■ Action item ■
Every line in the records below with the string "модели" needs to be copied out.

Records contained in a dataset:
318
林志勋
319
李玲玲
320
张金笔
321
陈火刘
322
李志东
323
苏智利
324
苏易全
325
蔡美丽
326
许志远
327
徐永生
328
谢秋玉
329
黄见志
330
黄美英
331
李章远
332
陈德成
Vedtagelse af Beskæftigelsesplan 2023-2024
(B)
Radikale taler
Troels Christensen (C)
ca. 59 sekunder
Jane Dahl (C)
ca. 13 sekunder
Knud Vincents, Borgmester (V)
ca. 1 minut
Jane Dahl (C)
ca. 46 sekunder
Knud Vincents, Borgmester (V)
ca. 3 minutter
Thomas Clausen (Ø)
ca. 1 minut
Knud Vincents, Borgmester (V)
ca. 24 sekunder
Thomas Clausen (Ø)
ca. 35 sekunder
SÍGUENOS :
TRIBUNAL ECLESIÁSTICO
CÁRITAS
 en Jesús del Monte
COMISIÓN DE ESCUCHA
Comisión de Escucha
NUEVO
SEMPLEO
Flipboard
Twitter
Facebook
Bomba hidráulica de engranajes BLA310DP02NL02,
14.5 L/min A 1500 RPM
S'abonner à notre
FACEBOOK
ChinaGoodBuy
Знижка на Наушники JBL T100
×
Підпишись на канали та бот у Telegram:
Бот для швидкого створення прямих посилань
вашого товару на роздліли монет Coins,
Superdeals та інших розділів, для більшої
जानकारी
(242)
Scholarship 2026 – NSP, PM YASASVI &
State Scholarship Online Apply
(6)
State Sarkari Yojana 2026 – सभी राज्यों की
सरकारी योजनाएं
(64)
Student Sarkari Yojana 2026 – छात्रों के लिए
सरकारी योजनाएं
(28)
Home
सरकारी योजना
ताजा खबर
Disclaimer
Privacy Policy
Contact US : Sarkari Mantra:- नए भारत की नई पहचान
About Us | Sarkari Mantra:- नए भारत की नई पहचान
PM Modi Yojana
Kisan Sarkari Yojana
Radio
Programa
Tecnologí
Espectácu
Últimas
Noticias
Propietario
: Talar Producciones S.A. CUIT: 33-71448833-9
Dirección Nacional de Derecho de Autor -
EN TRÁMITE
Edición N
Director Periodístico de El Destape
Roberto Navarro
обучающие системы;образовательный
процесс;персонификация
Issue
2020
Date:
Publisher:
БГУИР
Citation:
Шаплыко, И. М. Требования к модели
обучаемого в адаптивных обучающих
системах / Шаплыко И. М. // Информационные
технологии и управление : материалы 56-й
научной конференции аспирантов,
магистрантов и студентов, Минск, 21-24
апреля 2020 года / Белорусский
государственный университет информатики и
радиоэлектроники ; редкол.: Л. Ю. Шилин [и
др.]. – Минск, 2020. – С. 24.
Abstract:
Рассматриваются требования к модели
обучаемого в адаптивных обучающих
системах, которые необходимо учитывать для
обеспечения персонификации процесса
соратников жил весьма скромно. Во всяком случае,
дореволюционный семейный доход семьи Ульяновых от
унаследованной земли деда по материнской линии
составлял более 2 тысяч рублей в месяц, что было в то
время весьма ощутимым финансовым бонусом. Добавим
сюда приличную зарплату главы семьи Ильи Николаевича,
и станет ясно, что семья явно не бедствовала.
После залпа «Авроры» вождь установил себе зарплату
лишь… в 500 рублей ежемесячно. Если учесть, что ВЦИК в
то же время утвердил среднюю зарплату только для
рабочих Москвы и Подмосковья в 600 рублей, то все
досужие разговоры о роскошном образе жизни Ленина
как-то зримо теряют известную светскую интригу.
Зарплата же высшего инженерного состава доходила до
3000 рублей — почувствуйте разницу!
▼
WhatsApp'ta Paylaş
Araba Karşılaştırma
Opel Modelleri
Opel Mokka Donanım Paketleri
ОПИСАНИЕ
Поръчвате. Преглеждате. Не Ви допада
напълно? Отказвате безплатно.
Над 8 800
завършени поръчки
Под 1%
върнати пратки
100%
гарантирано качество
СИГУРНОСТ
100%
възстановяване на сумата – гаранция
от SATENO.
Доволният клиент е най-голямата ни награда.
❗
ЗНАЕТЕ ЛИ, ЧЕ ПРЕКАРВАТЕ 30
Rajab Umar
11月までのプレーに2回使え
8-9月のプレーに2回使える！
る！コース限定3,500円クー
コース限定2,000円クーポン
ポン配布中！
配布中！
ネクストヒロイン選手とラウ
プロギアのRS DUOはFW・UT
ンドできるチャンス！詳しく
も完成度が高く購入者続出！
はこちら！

■ Response box ■
Шаплыко, И. М. Требования к модели
Рассматриваются требования к модели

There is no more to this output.